From clinicians who consider the increasingly frequent complaints related to an alteration of sleep quality to the large industrial companies who market more and more devices allowing the detection of sleep abnormalities and the quantification of their duration in outpatients, it can be seen that many individuals and organizations were indeed interested in this issue.
Actually, sleep is an essential time for the recovery and homeostasis of physiological processes. It is not a lost time but a time during which cerebral activities allow the processing of acquisitions, the consolidation of learning and their memorization. Controlled by two major factors, homeostatic factors, and circadian factors (biological clock), sleep is also strongly influenced by many other factors (noise, state of health, stress, light, temperature...). Therefore, any quantitative and/or qualitative alteration of sleep has an impact on the daily performance, and increases many risks, in particular those related to health: obesity, diabetes, cardiovascular diseases, decrease in immunity, increase in mortality and ultimately poor quality of life.

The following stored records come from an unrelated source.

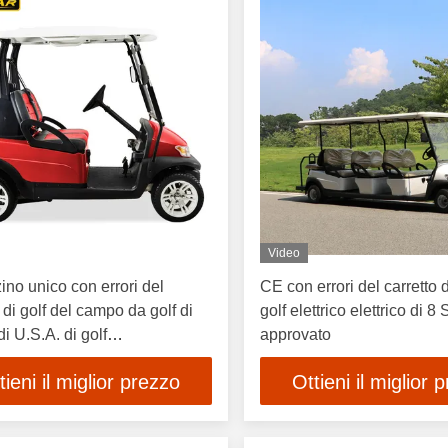
Video
ino unico con errori del
CE con errori del carretto d
 di golf del campo da golf di
golf elettrico elettrico di 8
i U.S.A. di golf
approvato
o/batteria Trojan
tieni il miglior prezzo
Ottieni il miglior 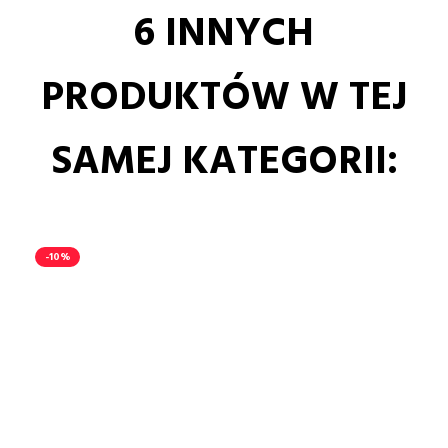
6 INNYCH
PRODUKTÓW W TEJ
SAMEJ KATEGORII:
-10%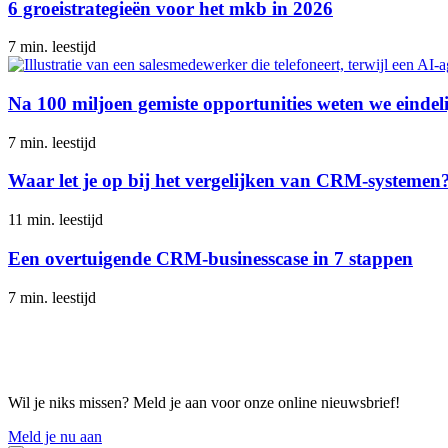
6 groeistrategieën voor het mkb in 2026
7 min. leestijd
Na 100 miljoen gemiste opportunities weten we einde
7 min. leestijd
Waar let je op bij het vergelijken van CRM-systemen
11 min. leestijd
Een overtuigende CRM-businesscase in 7 stappen
7 min. leestijd
Wil je niks missen? Meld je aan voor onze online nieuwsbrief!
Meld je nu aan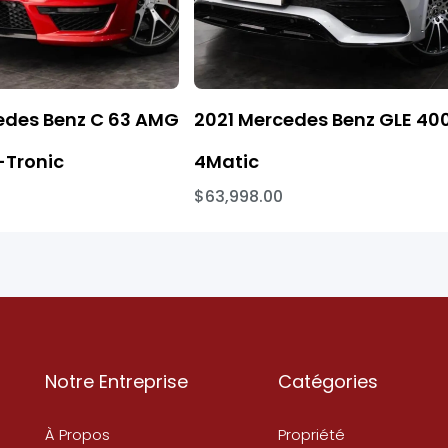
edes Benz C 63 AMG
2021 Mercedes Benz GLE 40
Tronic
4Matic
$63,998.00
Notre Entreprise
Catégories
À Propos
Propriété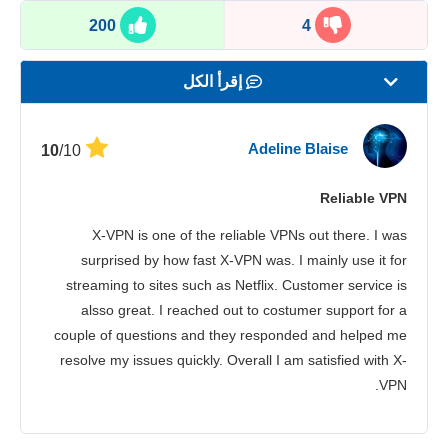
200
4
إقرأ الكل
السرعة
Adeline Blaise
/10
10
بث المحتوى
Reliable VPN
الأمان
X-VPN is one of the reliable VPNs out there. I was
خدمة الزبائن
surprised by how fast X-VPN was. I mainly use it for
streaming to sites such as Netflix. Customer service is
alsso great. I reached out to costumer support for a
couple of questions and they responded and helped me
resolve my issues quickly. Overall I am satisfied with X-
VPN.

Today, variations in many environmental and social conditions, have caused sleep disorders to become common and frequent (8, 9), but their management and treatment have long been underestimated. Compared to other health issues, sleep health is a topic that has only recently been studied (10), especially for vulnerable individuals such as those with disabilities.

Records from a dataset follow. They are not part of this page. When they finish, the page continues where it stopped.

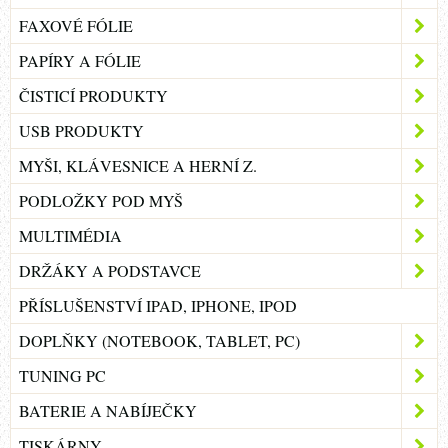
FAXOVÉ FÓLIE
PAPÍRY A FÓLIE
ČISTICÍ PRODUKTY
USB PRODUKTY
MYŠI, KLÁVESNICE A HERNÍ Z.
PODLOŽKY POD MYŠ
MULTIMÉDIA
DRŽÁKY A PODSTAVCE
PŘÍSLUŠENSTVÍ IPAD, IPHONE, IPOD
DOPLŇKY (NOTEBOOK, TABLET, PC)
TUNING PC
BATERIE A NABÍJEČKY
TISKÁRNY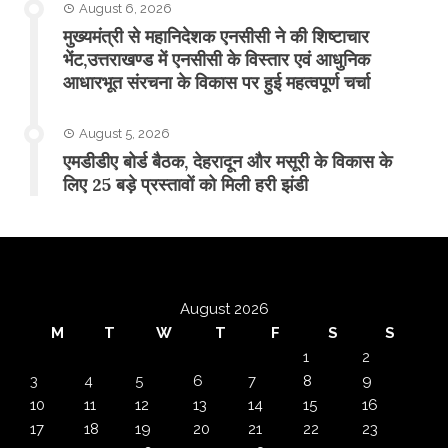
August 6, 2026
मुख्यमंत्री से महानिदेशक एनसीसी ने की शिष्टाचार
भेंट,उत्तराखण्ड में एनसीसी के विस्तार एवं आधुनिक
आधारभूत संरचना के विकास पर हुई महत्वपूर्ण चर्चा
August 5, 2026
एमडीडीए बोर्ड बैठक, देहरादून और मसूरी के विकास के
लिए 25 बड़े प्रस्तावों को मिली हरी झंडी
August 2026
M
T
W
T
F
S
S
1
2
3
4
5
6
7
8
9
10
11
12
13
14
15
16
17
18
19
20
21
22
23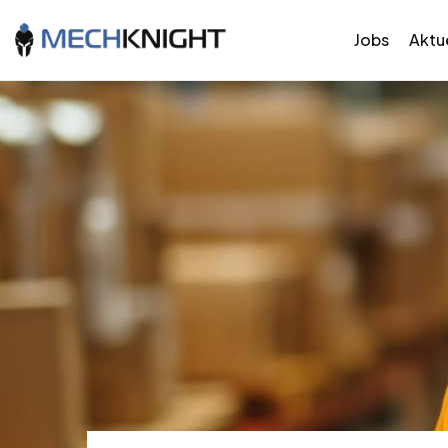
Jobs
Aktue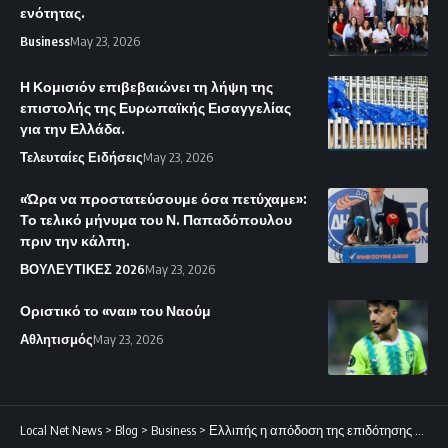
ενότητας.
Business
May 23, 2026
Η Κομισιόν επιβεβαιώνει τη λήψη της
επιστολής της Ευρωπαϊκής Εισαγγελίας
για την Ελλάδα.
Τελευταίες Ειδήσεις
May 23, 2026
«Ώρα να προστατεύσουμε όσα πετύχαμε»:
Το τελικό μήνυμα του Ν. Παπαδόπουλου
πριν την κάλπη.
ΒΟΥΛΕΥΤΙΚΕΣ 2026
May 23, 2026
Οριστικό το «ναι» του Ναούμ
Αθλητισμός
May 23, 2026
Local Net News
>
Blog
>
Business
>
Ελλιπής η απόδοση της επιδότησης καυσίμων στους καταναλωτές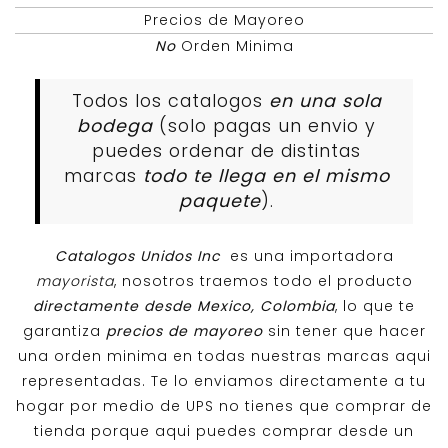
Precios de Mayoreo
No
Orden Minima
Todos los catalogos
en una sola
bodega
(solo pagas un envio y
puedes ordenar de distintas
marcas
todo te llega en el mismo
paquete
).
Catalogos Unidos Inc
es una importadora
mayorista
, nosotros traemos todo el producto
directamente desde Mexico, Colombia
, lo que te
garantiza
precios de mayoreo
sin tener que hacer
una orden minima en todas nuestras marcas aqui
representadas. Te lo enviamos directamente a tu
hogar por medio de UPS no tienes que comprar de
tienda porque aqui puedes comprar desde un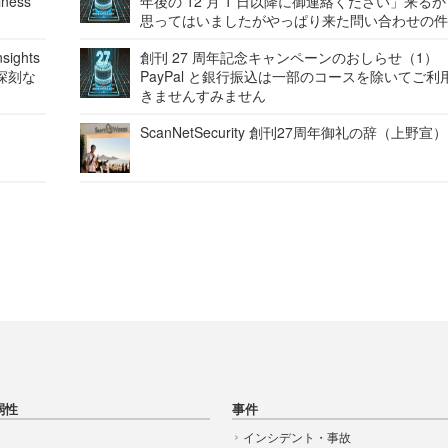
ness
年後の 12 月 1 日以降に御連絡ください」来る
思ってはいましたがやっぱり来た問い合わせの
ights
創刊 27 周年記念キャンペーンのおしらせ（1）
深刻な
PayPal と銀行振込は一部のコースを除いてご利
きませんすみません
ScanNetSecurity 創刊27周年御礼の辞（上野宣）
弱性
事件
インシデント・事故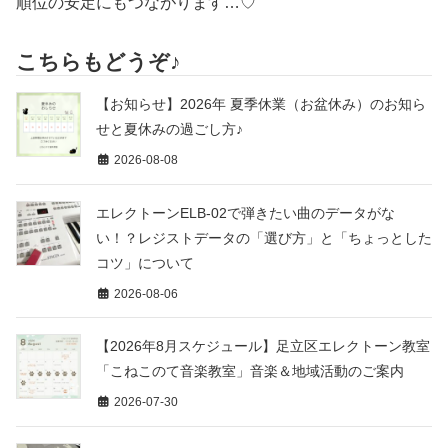
順位の安定にもつながります…♡
こちらもどうぞ♪
【お知らせ】2026年 夏季休業（お盆休み）のお知ら
せと夏休みの過ごし方♪
2026-08-08
エレクトーンELB-02で弾きたい曲のデータがな
い！？レジストデータの「選び方」と「ちょっとした
コツ」について
2026-08-06
【2026年8月スケジュール】足立区エレクトーン教室
「こねこのて音楽教室」音楽＆地域活動のご案内
2026-07-30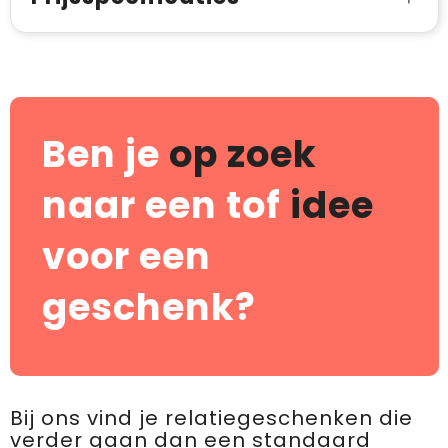
Ben je
op zoek
naar een tof
idee
voor een
geschenk?
Bij ons vind je relatiegeschenken die
verder gaan dan een standaard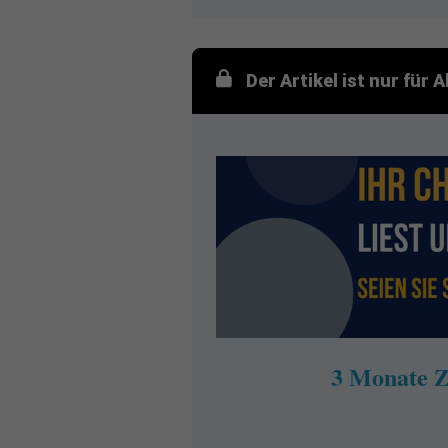
Der Artikel ist nur für
3 Monate Z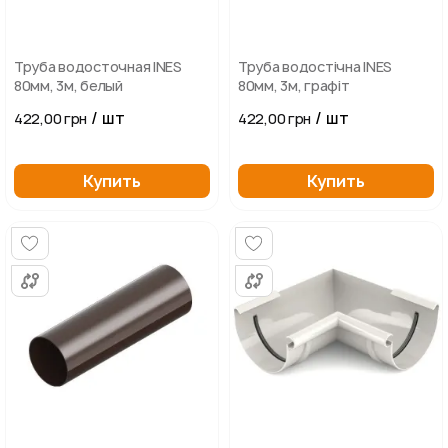
Труба водосточная INES
Труба водостічна INES
80мм, 3м, белый
80мм, 3м, графіт
/ шт
/ шт
422,00 грн
422,00 грн
Купить
Купить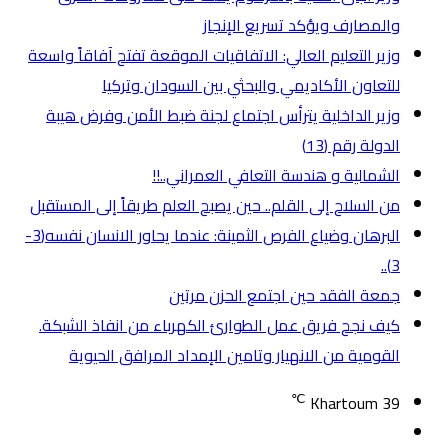
والمصارف ويؤكد تسريع الإنجاز
وزير التعليم العالي: الاتفاقيات الموقعة تفتح آفاقاً واسعة
للتعاون الأكاديمي والبحثي بين السودان وتركيا
وزير الداخلية يترأس اجتماع لجنة ضبط الأمن وفرض هيبة
الدولة رقم (13)
الشمالية و هندسة التعافي العمراني..!!
من السلاح إلى القلم.. حين يصبح العلم طريقاً إلى المستقبل
البرهان وضياع الفرص الثمينة: عندما يحاور الانسان نفسه(3-
3)..
جمعة الفقد حين اجتمع الحزن مرتين
كيف نجح فريق عمل الطوارئ الكهرباء من انفاذ الشبكة.
القومية من الانهيار وتامين الإمداد المرافق الحيوية
℃
Khartoum
39
تسجيل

People with disabilities have physical, motor, or intellectual specificities that can cause certain sleep disorders (such as breathing disorders) and affect their quality of life (11). According to the World Health Organization, up to 15% of the world's population has a specific form of disability with associated sleep disorders (12). For example, several studies have shown that 86% of children and adults with disabilities had symptoms related to sleep disorders (sleep apnea syndrome, narcolepsy...) resulting in sleep deprivation, and daytime sleepiness... (13). The health consequences for populations with disabilities are multiple (14–16). Sleep disorders, if left untreated, can progress to serious chronic diseases that increase the risk of death and decrease life expectancy in people with disabilities (17).

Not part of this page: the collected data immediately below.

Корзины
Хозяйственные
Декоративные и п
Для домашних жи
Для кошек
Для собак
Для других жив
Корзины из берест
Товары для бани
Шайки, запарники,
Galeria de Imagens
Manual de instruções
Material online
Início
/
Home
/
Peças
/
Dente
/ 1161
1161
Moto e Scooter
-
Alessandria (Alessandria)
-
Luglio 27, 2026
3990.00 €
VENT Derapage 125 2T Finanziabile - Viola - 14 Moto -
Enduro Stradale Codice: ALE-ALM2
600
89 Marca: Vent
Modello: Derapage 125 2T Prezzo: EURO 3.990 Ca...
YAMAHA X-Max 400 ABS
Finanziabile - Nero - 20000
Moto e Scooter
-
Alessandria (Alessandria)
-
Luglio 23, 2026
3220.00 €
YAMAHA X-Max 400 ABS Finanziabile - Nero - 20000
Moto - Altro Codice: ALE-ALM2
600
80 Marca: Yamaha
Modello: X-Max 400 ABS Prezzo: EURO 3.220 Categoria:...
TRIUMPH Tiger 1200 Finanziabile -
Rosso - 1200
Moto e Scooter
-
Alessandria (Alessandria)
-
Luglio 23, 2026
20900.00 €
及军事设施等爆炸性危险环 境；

Down syndromes (DS) represent a significant population in the disability community. They are characterized by a high prevalence of sleep problems, such as sleep apnea syndrome, which manifest from early childhood through late life. Sleep apnea syndrome (SAS) in people with DS is characterized by frequent pauses in breathing during sleep, causing oxygen desaturation and arousals (18). Hypoxemia due to these apnea episodes can occur several hundred times during the night, increasing the risk of cardiovascular complications and hypertension in these subjects (19). In addition, dysfunctions of physiological functions and anatomical abnormalities in people with DS facilitate overexpression of SAS and exacerbate acquired pathologies in this population (20). Studies on the treatment and management of sleep disorders in people with disabilities, particularly with Down syndrome, show several options. One of the most frequently used treatments for sleep disorders is the prescription of drug treatments, which are certainly effective, but which have many potential side effects. In people with Down syndrome, the therapeutic option is more complex because of the cognitive handicap, the anatomical malformations, and the frequent non-observance of the proposed treatments. Therefore, understanding the etiology and characteristics of specific sleep disorders in this population is extremely important to find more effective treatments.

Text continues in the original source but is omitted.